WORK INSTRUCTION: Go through the entries below and say how many lines contain the string "بودروم"; write only that number.

● ● ● ● ● ● ●

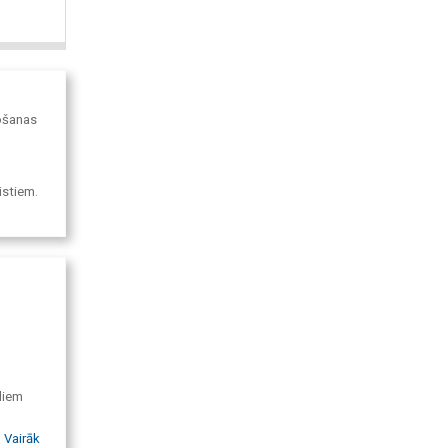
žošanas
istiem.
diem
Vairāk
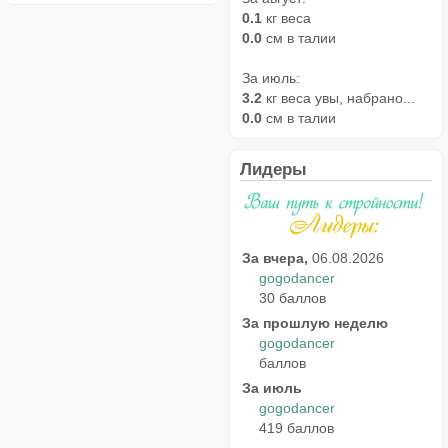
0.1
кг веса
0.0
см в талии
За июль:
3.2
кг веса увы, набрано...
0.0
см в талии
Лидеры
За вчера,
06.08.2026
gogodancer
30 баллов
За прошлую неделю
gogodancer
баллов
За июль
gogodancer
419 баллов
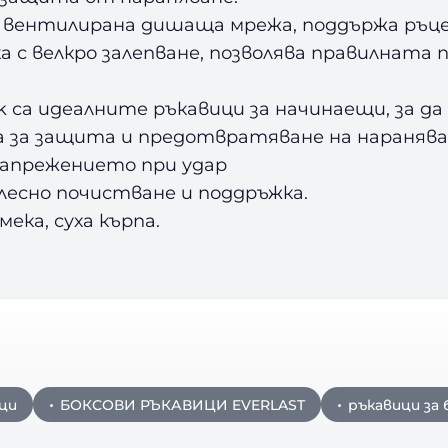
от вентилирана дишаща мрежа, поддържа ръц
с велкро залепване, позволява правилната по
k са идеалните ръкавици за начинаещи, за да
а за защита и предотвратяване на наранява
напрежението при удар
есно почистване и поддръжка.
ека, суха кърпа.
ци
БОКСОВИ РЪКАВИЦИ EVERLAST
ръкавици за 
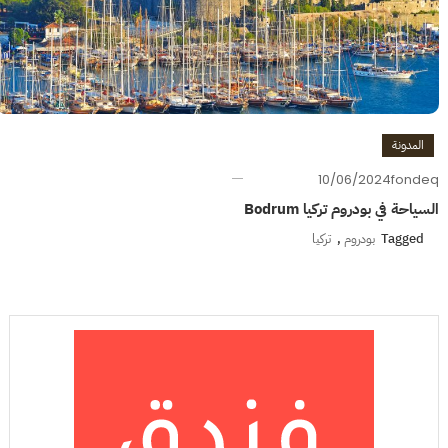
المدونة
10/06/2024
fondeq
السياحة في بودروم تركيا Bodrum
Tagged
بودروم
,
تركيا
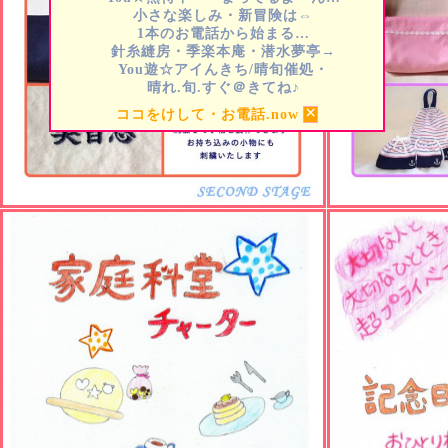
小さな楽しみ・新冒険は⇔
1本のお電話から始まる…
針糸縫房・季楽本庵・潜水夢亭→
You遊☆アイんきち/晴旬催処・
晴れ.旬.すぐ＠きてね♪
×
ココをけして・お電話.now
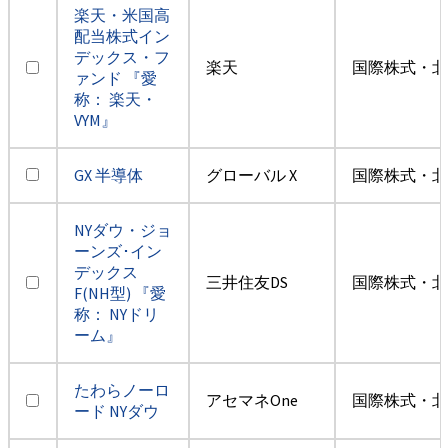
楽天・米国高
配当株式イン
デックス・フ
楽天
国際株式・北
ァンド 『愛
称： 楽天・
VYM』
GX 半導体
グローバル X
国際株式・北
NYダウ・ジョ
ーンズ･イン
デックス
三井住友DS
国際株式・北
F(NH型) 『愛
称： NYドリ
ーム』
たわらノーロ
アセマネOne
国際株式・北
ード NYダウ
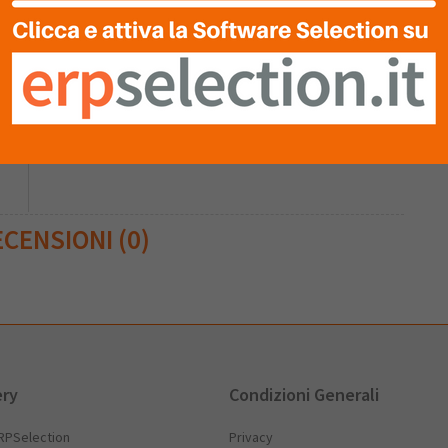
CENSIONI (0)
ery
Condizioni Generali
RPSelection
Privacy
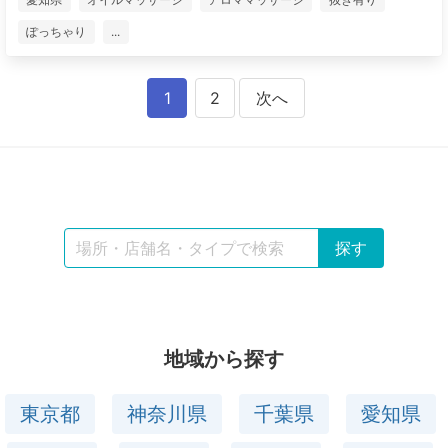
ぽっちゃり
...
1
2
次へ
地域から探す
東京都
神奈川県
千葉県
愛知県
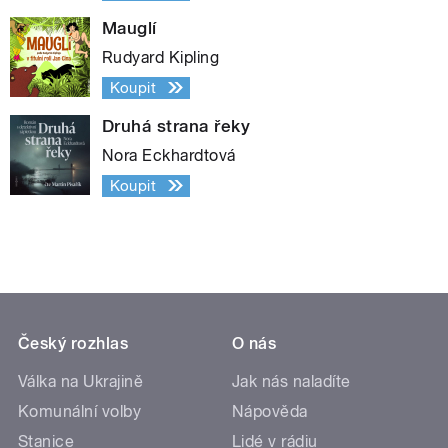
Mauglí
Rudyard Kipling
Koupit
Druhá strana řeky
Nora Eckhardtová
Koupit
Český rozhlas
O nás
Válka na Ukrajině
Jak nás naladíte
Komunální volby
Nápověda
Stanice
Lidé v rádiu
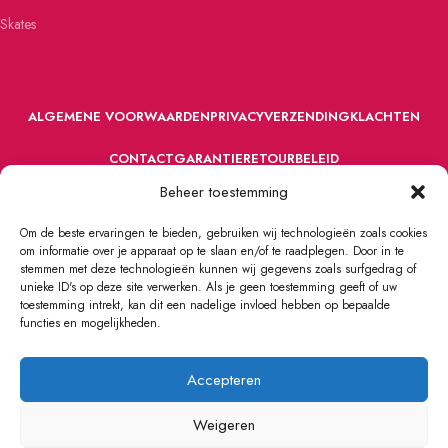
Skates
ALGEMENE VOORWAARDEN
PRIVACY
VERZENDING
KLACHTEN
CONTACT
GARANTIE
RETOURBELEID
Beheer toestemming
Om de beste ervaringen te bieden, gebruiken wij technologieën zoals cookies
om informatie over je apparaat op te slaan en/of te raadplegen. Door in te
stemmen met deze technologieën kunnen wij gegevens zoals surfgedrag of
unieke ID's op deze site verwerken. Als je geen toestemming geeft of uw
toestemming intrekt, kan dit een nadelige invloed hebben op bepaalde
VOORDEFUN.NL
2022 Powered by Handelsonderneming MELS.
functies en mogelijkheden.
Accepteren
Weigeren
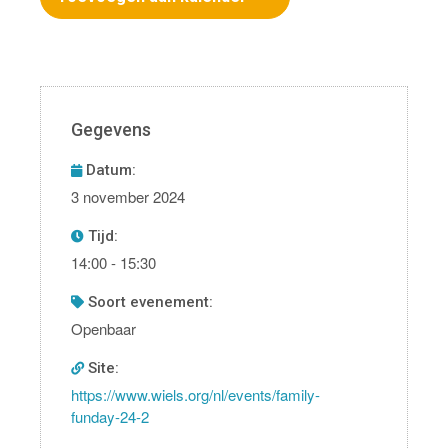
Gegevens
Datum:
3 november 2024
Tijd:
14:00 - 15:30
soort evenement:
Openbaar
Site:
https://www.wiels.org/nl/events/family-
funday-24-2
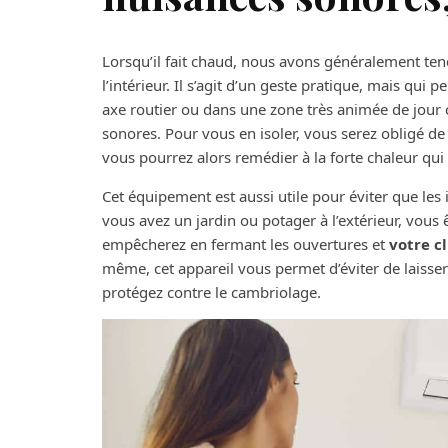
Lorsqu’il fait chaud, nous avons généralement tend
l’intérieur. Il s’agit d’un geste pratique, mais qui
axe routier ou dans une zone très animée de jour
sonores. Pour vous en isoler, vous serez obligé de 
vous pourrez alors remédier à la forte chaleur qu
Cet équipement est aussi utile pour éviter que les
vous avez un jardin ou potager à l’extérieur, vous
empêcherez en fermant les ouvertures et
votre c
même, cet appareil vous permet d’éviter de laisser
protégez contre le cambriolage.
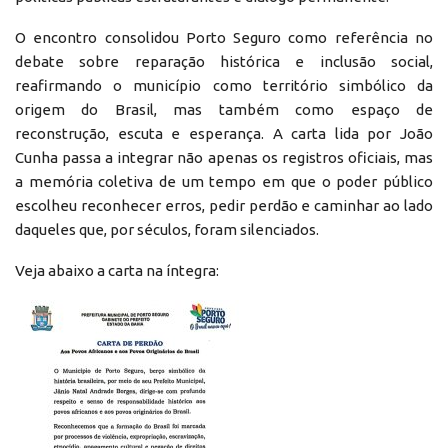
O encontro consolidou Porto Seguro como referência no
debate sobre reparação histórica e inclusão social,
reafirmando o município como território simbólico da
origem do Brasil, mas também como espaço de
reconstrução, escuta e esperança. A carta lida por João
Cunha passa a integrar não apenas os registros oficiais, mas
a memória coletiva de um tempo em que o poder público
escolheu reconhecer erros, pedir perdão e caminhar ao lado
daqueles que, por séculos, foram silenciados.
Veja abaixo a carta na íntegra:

● ● ● ● ● ● ●

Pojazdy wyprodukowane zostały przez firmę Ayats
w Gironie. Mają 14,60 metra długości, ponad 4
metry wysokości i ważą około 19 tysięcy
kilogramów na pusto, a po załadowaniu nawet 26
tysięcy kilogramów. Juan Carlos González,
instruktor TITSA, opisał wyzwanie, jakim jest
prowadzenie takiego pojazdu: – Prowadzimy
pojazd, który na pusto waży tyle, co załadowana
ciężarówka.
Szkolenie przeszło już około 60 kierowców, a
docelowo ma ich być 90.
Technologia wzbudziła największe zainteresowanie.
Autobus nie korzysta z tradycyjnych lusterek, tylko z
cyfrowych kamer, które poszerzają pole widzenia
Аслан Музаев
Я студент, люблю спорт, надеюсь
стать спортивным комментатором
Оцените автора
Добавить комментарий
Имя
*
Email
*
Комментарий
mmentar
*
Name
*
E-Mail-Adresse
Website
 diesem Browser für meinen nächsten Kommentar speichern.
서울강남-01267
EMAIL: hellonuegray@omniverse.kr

● ● ● ● ● ● ●

RESULT FOR THIS TASK: 2